Reproduce exactly, and only, the lines below from the one containing "RooST4R - Civilian Rims" through the one containing "organisations like WorldVision".

——

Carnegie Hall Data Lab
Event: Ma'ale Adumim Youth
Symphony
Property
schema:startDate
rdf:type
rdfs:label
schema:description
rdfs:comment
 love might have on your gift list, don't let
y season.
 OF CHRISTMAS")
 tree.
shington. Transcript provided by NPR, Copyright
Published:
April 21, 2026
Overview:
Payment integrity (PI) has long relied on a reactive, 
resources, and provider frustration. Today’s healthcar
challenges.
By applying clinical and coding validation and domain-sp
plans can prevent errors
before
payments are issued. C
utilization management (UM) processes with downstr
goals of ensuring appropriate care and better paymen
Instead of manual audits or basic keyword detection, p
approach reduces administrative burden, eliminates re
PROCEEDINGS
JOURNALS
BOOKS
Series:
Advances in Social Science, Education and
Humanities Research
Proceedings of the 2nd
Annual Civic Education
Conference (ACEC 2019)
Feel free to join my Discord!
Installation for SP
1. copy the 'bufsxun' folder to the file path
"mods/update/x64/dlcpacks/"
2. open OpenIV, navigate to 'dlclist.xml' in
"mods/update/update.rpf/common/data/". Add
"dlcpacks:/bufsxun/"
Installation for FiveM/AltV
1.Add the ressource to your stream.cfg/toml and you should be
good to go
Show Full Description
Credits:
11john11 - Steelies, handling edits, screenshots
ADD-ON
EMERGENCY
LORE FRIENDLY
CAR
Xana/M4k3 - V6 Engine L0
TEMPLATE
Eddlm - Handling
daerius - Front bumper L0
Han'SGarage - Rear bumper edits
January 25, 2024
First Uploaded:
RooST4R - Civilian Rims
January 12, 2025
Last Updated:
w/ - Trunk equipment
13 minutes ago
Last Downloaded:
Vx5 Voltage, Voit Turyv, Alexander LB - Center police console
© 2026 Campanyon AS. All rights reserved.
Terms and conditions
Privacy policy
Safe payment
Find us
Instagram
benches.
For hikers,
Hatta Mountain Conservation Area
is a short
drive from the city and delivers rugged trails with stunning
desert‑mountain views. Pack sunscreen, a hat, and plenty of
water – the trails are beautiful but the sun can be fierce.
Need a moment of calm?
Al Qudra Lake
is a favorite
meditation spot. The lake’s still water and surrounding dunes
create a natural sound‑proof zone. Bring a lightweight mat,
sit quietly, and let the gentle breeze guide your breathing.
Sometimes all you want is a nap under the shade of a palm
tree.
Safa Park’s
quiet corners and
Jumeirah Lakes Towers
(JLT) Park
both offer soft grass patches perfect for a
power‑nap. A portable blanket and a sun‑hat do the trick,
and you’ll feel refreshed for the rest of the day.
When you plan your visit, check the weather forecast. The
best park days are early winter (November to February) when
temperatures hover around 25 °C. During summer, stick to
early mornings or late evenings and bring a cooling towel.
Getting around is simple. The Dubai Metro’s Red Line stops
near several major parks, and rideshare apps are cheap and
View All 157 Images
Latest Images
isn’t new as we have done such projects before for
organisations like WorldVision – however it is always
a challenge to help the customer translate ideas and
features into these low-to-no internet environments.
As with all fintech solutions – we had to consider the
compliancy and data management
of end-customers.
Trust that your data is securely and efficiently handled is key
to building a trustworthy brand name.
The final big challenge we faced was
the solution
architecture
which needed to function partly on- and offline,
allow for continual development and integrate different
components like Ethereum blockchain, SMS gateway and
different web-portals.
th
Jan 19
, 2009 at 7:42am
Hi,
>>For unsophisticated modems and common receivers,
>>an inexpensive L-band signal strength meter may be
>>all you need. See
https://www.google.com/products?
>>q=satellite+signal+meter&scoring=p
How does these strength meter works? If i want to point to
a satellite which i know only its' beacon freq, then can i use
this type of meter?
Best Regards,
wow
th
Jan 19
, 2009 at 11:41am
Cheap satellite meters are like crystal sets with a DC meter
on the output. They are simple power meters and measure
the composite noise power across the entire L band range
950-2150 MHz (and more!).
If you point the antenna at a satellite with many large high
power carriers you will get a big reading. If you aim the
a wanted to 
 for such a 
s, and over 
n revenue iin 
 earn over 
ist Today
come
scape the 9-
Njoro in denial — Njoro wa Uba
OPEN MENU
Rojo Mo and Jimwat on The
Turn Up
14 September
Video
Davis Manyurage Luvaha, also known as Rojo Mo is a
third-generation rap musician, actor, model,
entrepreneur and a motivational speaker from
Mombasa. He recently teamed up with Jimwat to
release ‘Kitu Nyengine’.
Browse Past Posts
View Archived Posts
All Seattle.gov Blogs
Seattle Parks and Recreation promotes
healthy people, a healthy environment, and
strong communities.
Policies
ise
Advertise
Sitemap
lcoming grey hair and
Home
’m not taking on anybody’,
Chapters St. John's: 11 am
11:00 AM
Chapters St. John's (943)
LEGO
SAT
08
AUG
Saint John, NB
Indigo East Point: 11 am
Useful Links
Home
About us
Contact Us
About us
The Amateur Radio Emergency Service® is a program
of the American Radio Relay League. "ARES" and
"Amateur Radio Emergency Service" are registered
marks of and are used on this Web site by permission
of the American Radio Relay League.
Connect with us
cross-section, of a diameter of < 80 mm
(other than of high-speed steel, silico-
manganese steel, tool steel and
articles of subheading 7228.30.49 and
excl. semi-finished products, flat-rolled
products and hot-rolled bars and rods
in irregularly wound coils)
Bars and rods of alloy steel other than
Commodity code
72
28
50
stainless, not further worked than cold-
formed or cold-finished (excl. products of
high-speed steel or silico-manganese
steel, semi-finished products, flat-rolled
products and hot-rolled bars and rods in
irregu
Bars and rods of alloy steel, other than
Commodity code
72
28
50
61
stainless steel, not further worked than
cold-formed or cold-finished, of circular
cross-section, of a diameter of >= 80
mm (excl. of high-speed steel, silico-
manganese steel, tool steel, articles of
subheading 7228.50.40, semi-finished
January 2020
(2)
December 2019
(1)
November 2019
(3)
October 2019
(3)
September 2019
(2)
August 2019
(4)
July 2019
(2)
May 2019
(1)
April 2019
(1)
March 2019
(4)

——

TASK ANSWER
RooST4R - Civilian Rims
January 12, 2025
Last Updated:
w/ - Trunk equipment
13 minutes ago
Last Downloaded:
Vx5 Voltage, Voit Turyv, Alexander LB - Center police console
© 2026 Campanyon AS. All rights reserved.
Terms and conditions
Privacy policy
Safe payment
Find us
Instagram
benches.
For hikers,
Hatta Mountain Conservation Area
is a short
drive from the city and delivers rugged trails with stunning
desert‑mountain views. Pack sunscreen, a hat, and plenty of
water – the trails are beautiful but the sun can be fierce.
Need a moment of calm?
Al Qudra Lake
is a favorite
meditation spot. The lake’s still water and surrounding dunes
create a natural sound‑proof zone. Bring a lightweight mat,
sit quietly, and let the gentle breeze guide your breathing.
Sometimes all you want is a nap under the shade of a palm
tree.
Safa Park’s
quiet corners and
Jumeirah Lakes Towers
(JLT) Park
both offer soft grass patches perfect for a
power‑nap. A portable blanket and a sun‑hat do the trick,
and you’ll feel refreshed for the rest of the day.
When you plan your visit, check the weather forecast. The
best park days are early winter (November to February) when
temperatures hover around 25 °C. During summer, stick to
early mornings or late evenings and bring a cooling towel.
Getting around is simple. The Dubai Metro’s Red Line stops
near several major parks, and rideshare apps are cheap and
View All 157 Images
Latest Images
isn’t new as we have done such projects before for
organisations like WorldVision – however it is always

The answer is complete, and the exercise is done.